I joined BilMech as an assistant professor in January, 2022. From 2019 to 2021, I was a postdoctoral researcher at the Flatiron Institute, an internal research division of the Simons Foundation in New York. There, I was a member of the Centers for Computational Biology and Computational Mathematics led by Mike Shelley and Leslie Greengard, respectively. I received my bachelor’s degree in Mechanical Engineering from Bilkent University (2014) and my doctoral degree in Mechanical Engineering from the University of Texas at Austin (2019) under the supervision of George Biros.
Ph.D., Mechanical Engineering, University of Texas at Austin (2019)
B.S., Mechanical Engineering, Bilkent University (2014)

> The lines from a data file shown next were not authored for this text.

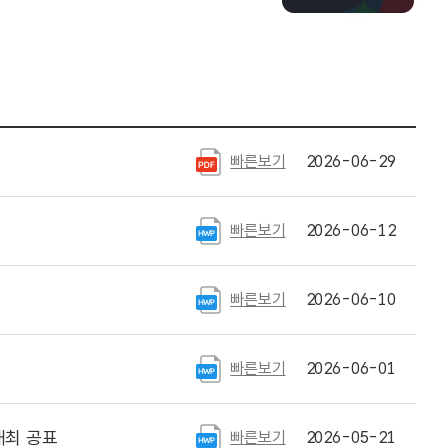
빠른보기
2026-06-29
빠른보기
2026-06-12
빠른보기
2026-06-10
빠른보기
2026-06-01
개최 공표
빠른보기
2026-05-21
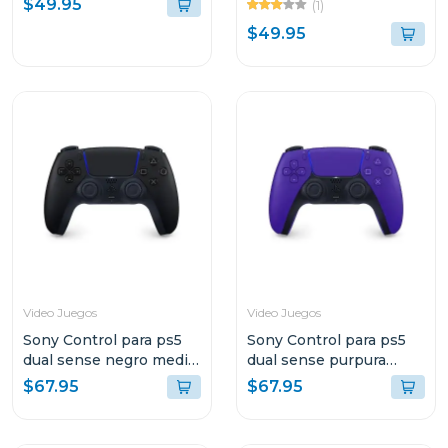
$49.95
(1)
$49.95
Video Juegos
Video Juegos
Sony Control para ps5
Sony Control para ps5
dual sense negro media
dual sense purpura
noche
galactico
$67.95
$67.95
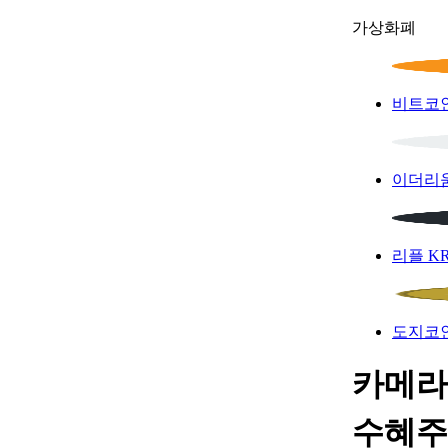
가상화폐
비트코
이더리
리플
K
도지코
카메라 
수혜주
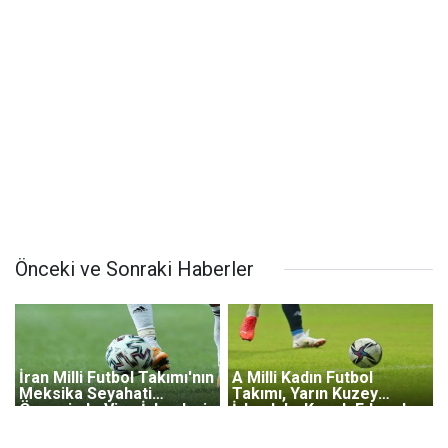
Önceki ve Sonraki Haberler
İran Milli Futbol Takımı'nın
A Milli Kadın Futbol
Meksika Seyahati
Takımı, Yarın Kuzey
Öncesinde Vize İşlemleri
İrlanda'yı Konuk Edecek
Tamamlandı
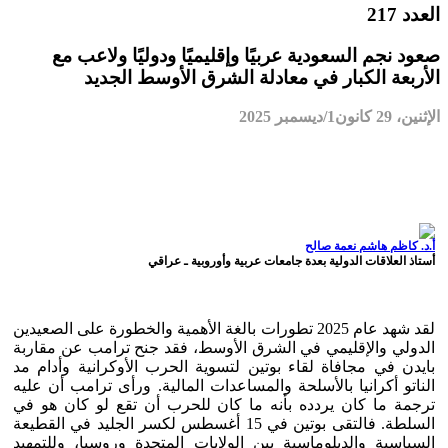
العدد 217
صعود نجم السعودية عربيًا وإقليميًا ودوليًا ولاعب مع
الأربعة الكبار في معادلة الشرق الأوسط الجديد
الإثنين، 29 كانون1/ديسمبر 2025
أ.د. كاظم هاشم نعمة صالح
أستاذ العلاقات الدولية بعدة جامعات عربية وأوروبية ـ عراقي
لقد شهد عام 2025 تطورات بالغة الأهمية والخطورة على الصعيدين
الدولي والإقليمي في الشرق الأوسط، فقد جنح ترامب عن مقاربة
بايدن في مجافاة لقاء بوتين لتسوية الحرب الأوكرانية وأدام مد
الناتو أكرانيا بالأسلحة والمساعدات المالية. ورأى ترامب أن عليه
ترجمة ما كان يردده بأنه ما كان للحرب أن تقع لو كان هو في
السلطة. فالتقى بوتين في 15 أغسطس لكسر الجليد في القطيعة
السياسية والدبلوماسية بين الولايات المتحدة وروسيا، وللتمهيد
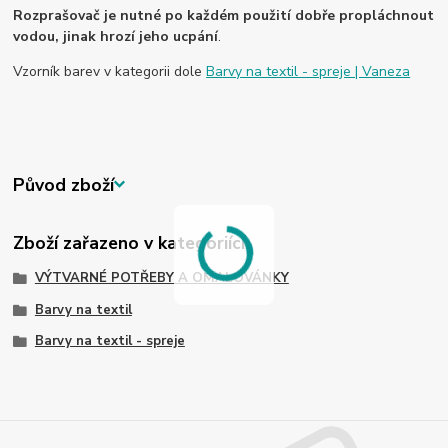
Rozprašovač je nutné po každém použití dobře propláchnout
vodou, jinak hrozí jeho ucpání
.
Vzorník barev v kategorii dole
Barvy na textil - spreje | Vaneza
Původ zboží
Zboží zařazeno v kategoriích
VÝTVARNÉ POTŘEBY A OMALOVÁNKY
Barvy na textil
Barvy na textil - spreje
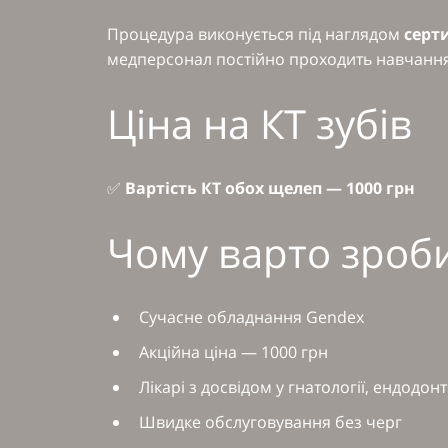
Процедура виконується під наглядом
серт
медперсонал постійно проходить навчання 
Ціна на КТ зубів
✅
Вартість КТ обох щелеп — 1000 грн
Чому варто зроби
Сучасне обладнання Gendex
Акційна ціна — 1000 грн
Лікарі з досвідом у гнатології, ендодонті
Швидке обслуговування без черг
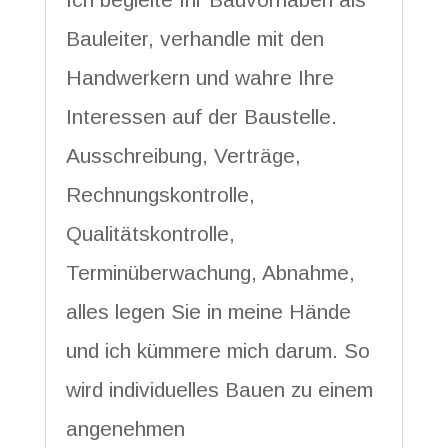
Bauleiter, verhandle mit den
Handwerkern und wahre Ihre
Interessen auf der Baustelle.
Ausschreibung, Verträge,
Rechnungskontrolle,
Qualitätskontrolle,
Terminüberwachung, Abnahme,
alles legen Sie in meine Hände
und ich kümmere mich darum. So
wird individuelles Bauen zu einem
angenehmen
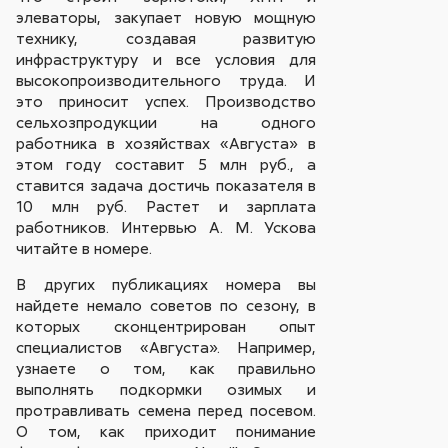
элеваторы, закупает новую мощную
технику, создавая развитую
инфраструктуру и все условия для
высокопроизводительного труда. И
это приносит успех. Производство
сельхозпродукции на одного
работника в хозяйствах «Августа» в
этом году составит 5 млн руб., а
ставится задача достичь показателя в
10 млн руб. Растет и зарплата
работников. Интервью А. М. Ускова
читайте в номере.
В других публикациях номера вы
найдете немало советов по сезону, в
которых сконцентрирован опыт
специалистов «Августа». Например,
узнаете о том, как правильно
выполнять подкормки озимых и
протравливать семена перед посевом.
О том, как приходит понимание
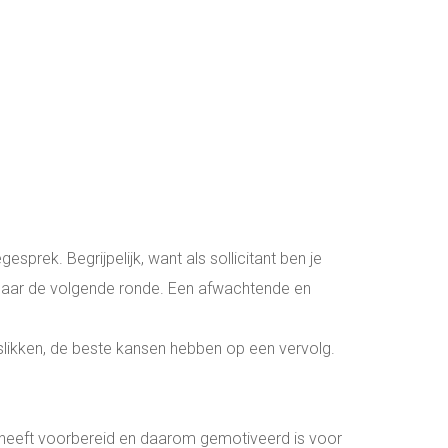
gesprek. Begrijpelijk, want als sollicitant ben je
t naar de volgende ronde. Een afwachtende en
ek slikken, de beste kansen hebben op een vervolg.
oed heeft voorbereid en daarom gemotiveerd is voor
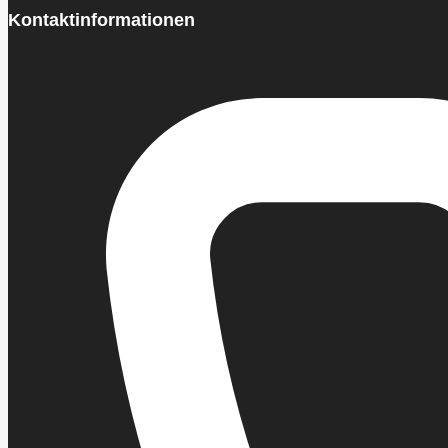
Kontaktinformationen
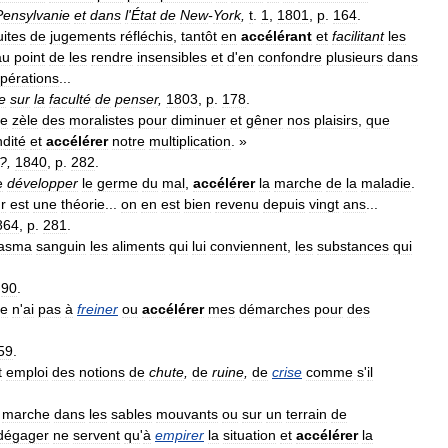
Pensylvanie
et
dans
l
'
État
de
New
-
York
,
t
.
1
,
1801
,
p
.
164
.
uites
de
jugements
réfléchis
,
tantôt
en
accélérant
et
facilitant
les
au
point
de
les
rendre
insensibles
et
d
'
en
confondre
plusieurs
dans
pérations
...
e
sur
la
faculté
de
penser
,
1803
,
p
.
178
.
le
zèle
des
moralistes
pour
diminuer
et
gêner
nos
plaisirs
,
que
ndité
et
accélérer
notre
multiplication
. »
?,
1840
,
p
.
282
.
e
développer
le
germe
du
mal
,
accélérer
la
marche
de
la
maladie
.
r
est
une
théorie
...
on
en
est
bien
revenu
depuis
vingt
ans
...
864
,
p
.
281
.
lasma
sanguin
les
aliments
qui
lui
conviennent
,
les
substances
qui
.
90
.
je
n
'
ai
pas
à
freiner
ou
accélérer
mes
démarches
pour
des
59
.
t
emploi
des
notions
de
chute
,
de
ruine
,
de
crise
comme
s
'
il
marche
dans
les
sables
mouvants
ou
sur
un
terrain
de
dégager
ne
servent
qu
'
à
empirer
la
situation
et
accélérer
la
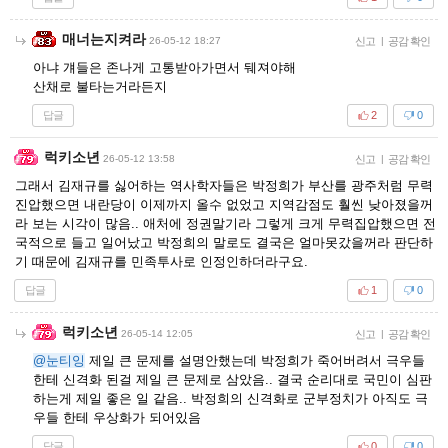
매너는지켜라
26-05-12 18:27
신고
|
공감 확인
아냐 걔들은 존나게 고통받아가면서 뒈져야해
산채로 불타는거라든지
답글
2
0
럭키소년
26-05-12 13:58
신고
|
공감 확인
그래서 김재규를 싫어하는 역사학자들은 박정희가 부산를 광주처럼 무력
진압했으면 내란당이 이제까지 올수 없었고 지역감점도 훨씬 낮아졌을꺼
라 보는 시각이 많음.. 애처에 정권말기라 그렇게 크게 무력집압했으면 전
국적으로 들고 일어났고 박정희의 말로도 결국은 얼마못갔을꺼라 판단하
기 때문에 김재규를 민족투사로 인정인하더라구요.
답글
1
0
럭키소년
26-05-14 12:05
신고
|
공감 확인
@눈티잉
제일 큰 문제를 설명안했는데 박정희가 죽어버려서 극우들
한테 신격화 된걸 제일 큰 문제로 삼았음.. 결국 순리대로 국민이 심판
하는게 제일 좋은 일 같음.. 박정희의 신격화로 군부정치가 아직도 극
우들 한테 우상화가 되어있음
답글
0
0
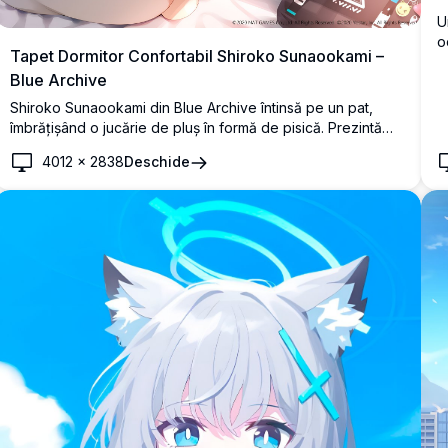
U
o
Tapet Dormitor Confortabil Shiroko Sunaookami –
ș
Blue Archive
a
în
Shiroko Sunaookami din Blue Archive întinsă pe un pat,
îmbrățișând o jucărie de pluș în formă de pisică. Prezintă
urechile sale caracteristice de lup, halo-ul neon strălucitor
4012
×
2838
Deschide
și ochii albaștri într-un stil artistic anime 4K detaliat.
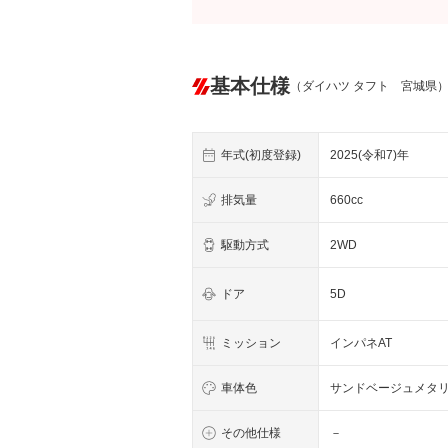
基本仕様
（ダイハツ タフト 宮城県
年式(初度登録)
2025(令和7)年
排気量
660cc
駆動方式
2WD
ドア
5D
ミッション
インパネAT
車体色
サンドベージュメタ
その他仕様
－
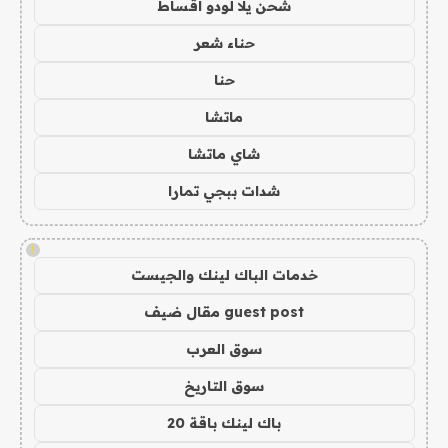
شحن يلا لودو اقساط
حناء شعر
حنا
ماتشا
شاي ماتشا
شدات ببجي تمارا
!
خدمات الباك لينك والجيست
guest post مقال ضيف
سوق العرب
سوق التاريخ
باك لينك باقة 20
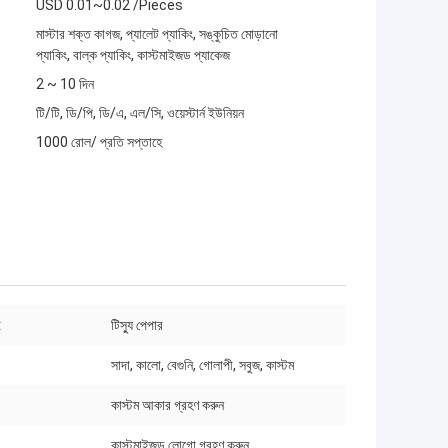
USD 0.01~0.02 /Pieces
মাস্টার শক্ত কাগজ, প্যালেট প্যাকিং, সঙ্কুচিত মোড়ানো
প্যাকিং, বাল্ক প্যাকিং, কাস্টমাইজড প্যাকেজ
2 ~ 10 দিন
টি/টি, ডি/পি, ডি/এ, এল/সি, ওয়েস্টার্ন ইউনিয়ন
1000 রোল/ প্রতি সপ্তাহে
:
টিস্যু পেপার
সাদা, কালো, বেগুনি, গোলাপী, সবুজ, কাস্টম
কাস্টম আকার গ্রহণ করুন
কাস্টমাইজড লোগো গ্রহণ করুন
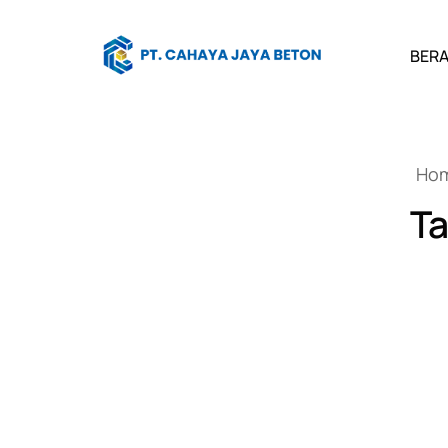
BER
Ho
T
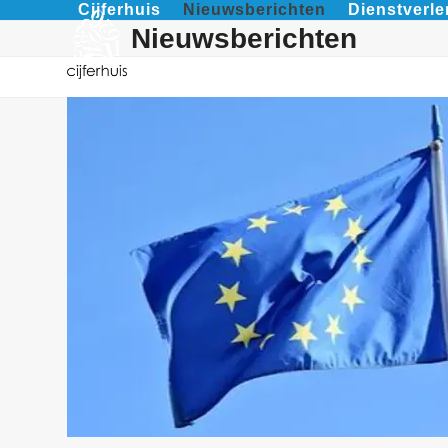
Cijferhuis
Nieuwsberichten
Dienstverle
Skip
Nieuwsberichten
to
content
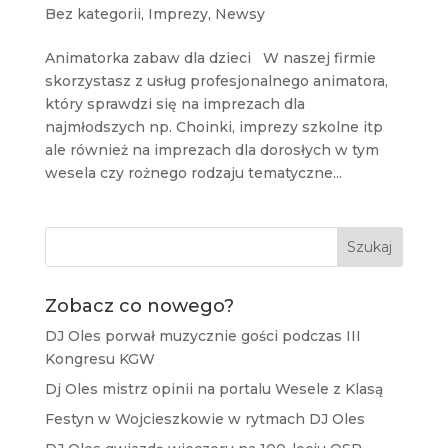
Bez kategorii
,
Imprezy
,
Newsy
Animatorka zabaw dla dzieci W naszej firmie
skorzystasz z usług profesjonalnego animatora,
który sprawdzi się na imprezach dla
najmłodszych np. Choinki, imprezy szkolne itp
ale również na imprezach dla dorosłych w tym
wesela czy rożnego rodzaju tematyczne...
Szukaj
Zobacz co nowego?
DJ Oles porwał muzycznie gości podczas III
Kongresu KGW
Dj Oles mistrz opinii na portalu Wesele z Klasą
Festyn w Wojcieszkowie w rytmach DJ Oles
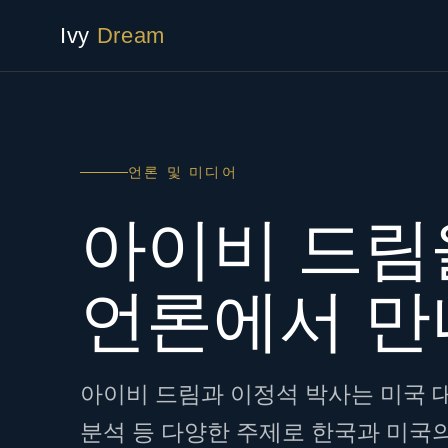
Ivy
Dream
언론 및 미디어
아이비 드림
언론에서 
아이비 드림과 이정석 박사는 미국 대
분석 등 다양한 주제로 한국과 미국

The key areas of my research are:
• computational biological fluid dynamics (e.g., viscous flows of deformable particles),
• mathematical modeling,
• fast numerical methods for fluid-structure interactions,
• scientific machine learning.
Real-world complex phenomena are typically characterized by interacting physical processes, uncertain parameters, dynamic boundaries, and intimate coupling over a wide span of spatial and temporal scales. Predictive computational models of such phenomena inherit these characteristics and ought to be multi-scale and multi-physics, quantify the uncertainties in their predictions, and provide a framework for data synthesis. My primary research aim is to understand and predict the behavior of multi-scale complex systems in biology. This objective establishes an interdisciplinary research program in computational biophysics, which sits at the intersection of engineering, biology, computer science and applied mathematics. In particular, I develop numerical methods and computational tools to overcome the sheer scale of problems and to seamlessly integrate data into in silico experiments.